## Bayesian Inference

Recently I have been looking for a good short resource for the fundamental Bayesian inference. There are tons of good relevant materials online, unfortunately, some are too long, some are too theoretic. Come on, I want to find something intuitive, making sense and understandable and readable within 30 minutes! After a couple of hours wandering on internet and reading some good relevant books, I decided to pick the best 3 books, of course in my opinion, that contributes to my understanding the most within half an hour.

- Bayesian Data Analysis by Andrew Gelman et al. — If you understand the concept of Bayesian framework and just want to review Bayesian inference, then the first pages of Chapter2 are sufficient. Good examples can be found in section 2.6.
- Bayesian core: a practical approach to computational Bayesian statistics by Jean-Michel Marin, Christian P. Robert — The book emphasizes the important concepts and has a lot of examples necessary to understand the basic ideas.
- Bayesian Field Theory by Jörg C. Lemm — This book provides great perspective of Bayesian framework to learning, information theory and physics. There are very a lot of figures and graphical models making the book easy to follow.

## Variational Bayesian Gaussian Mixture Model (VBGMM)

EM-algorithm for Mixture of Gaussian (EMGMM) has been a very popular model in statistics and machine learning. In EMGMM, the model parameters are still estimated using maximum likelihood (ML) method, however, recently there has been a need to put the prior probability on the model parameters. So, the GMM becomes a hierarchical Bayesian model whose root layer to leaf layer are the parameters, the mixture proportion and the observation respectively. Originally this hierarchical model can be infered using some challenging integration techniques or stochastic sampling techniques (e.g. MCMC). The latter case takes a lot of computational time to sample from the distribution.

Fortunately, there is an approximation technique that can help to make fast inference and give a good approximate solution for example mean-field variational approximation. The variational approximation is very well explained in chapter9 of the classic machine learning textbook [1] by Bishop. There is a very good example on the variational Bayesian Gaussian mixture models. In fact, Bishop did a great job on explaining and deriving VBGMM, however, for a beginner, the algebra of the derivation can be challenging. Since the derivation contains a lot of interesting things that can be applied to other variational approximations, and the text skipped some details, so I decided to “fill in” the missing part and make a derivation tutorial out of it which is available here [pdf]. I also made the details of the derivation of some examples prior to VBGMM section in the text [1] available as well [pdf]. Originally, VBGMM is firstly appeard in an excellent paper [2]. Again, for the introduction and for more detail on the interpretation of the model, please refer to the original paper or Bishop’s textbook.

Implementation of the VBGMM in MATLAB can be found at Prof.
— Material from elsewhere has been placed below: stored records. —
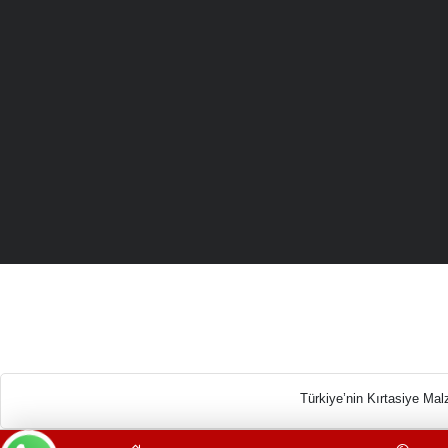
Türkiye’n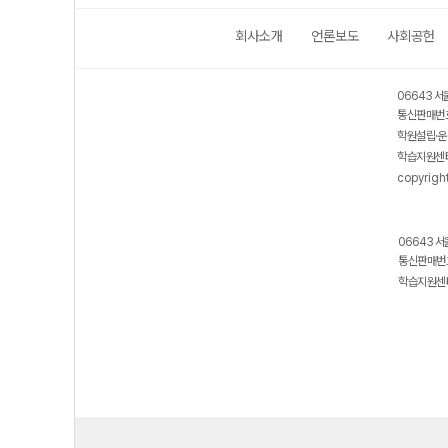
회사소개
언론보도
사회공헌
보호 관리체계 ISMS 인증획득
인터넷 저작권 지킴이 - 클린사이트
06643 서
통신판매번호
학원설립·운
학습지원센터
copyrigh
06643 서
통신판매번호
학습지원센터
Kevin Murphy’s group in UBC [link] or [link]. The code requires Netlab toolbox (a bunch of very good MATLAB codes for machine learning).

[1] “Pattern Recognition and Machine Learning” (2006) by Christopher Bishop [link]

[2] “A Variational Bayesian Framework for Graphical Models” (NIP99) by Hagai Attias [link]

## Derivation of Inference and Parameter Estimation Algorithm for Latent Dirichlet Allocation (LDA)

As you may know that Latent Dirichlet Allocation (LDA) [1] is like a backbone in text/image annotation these days. As of today (June 16, 2010) there were 2045 papers cited the LDA paper. That might be a good indicator of how important to understand this LDA paper thoroughly. In my personal opinion, I found that this paper contains a lot of interesting things, for example, modeling using graphical models, inference and parameter learning using variational approximation like mean-field variational approximation which can be very useful when reading other papers extended from the original LDA paper.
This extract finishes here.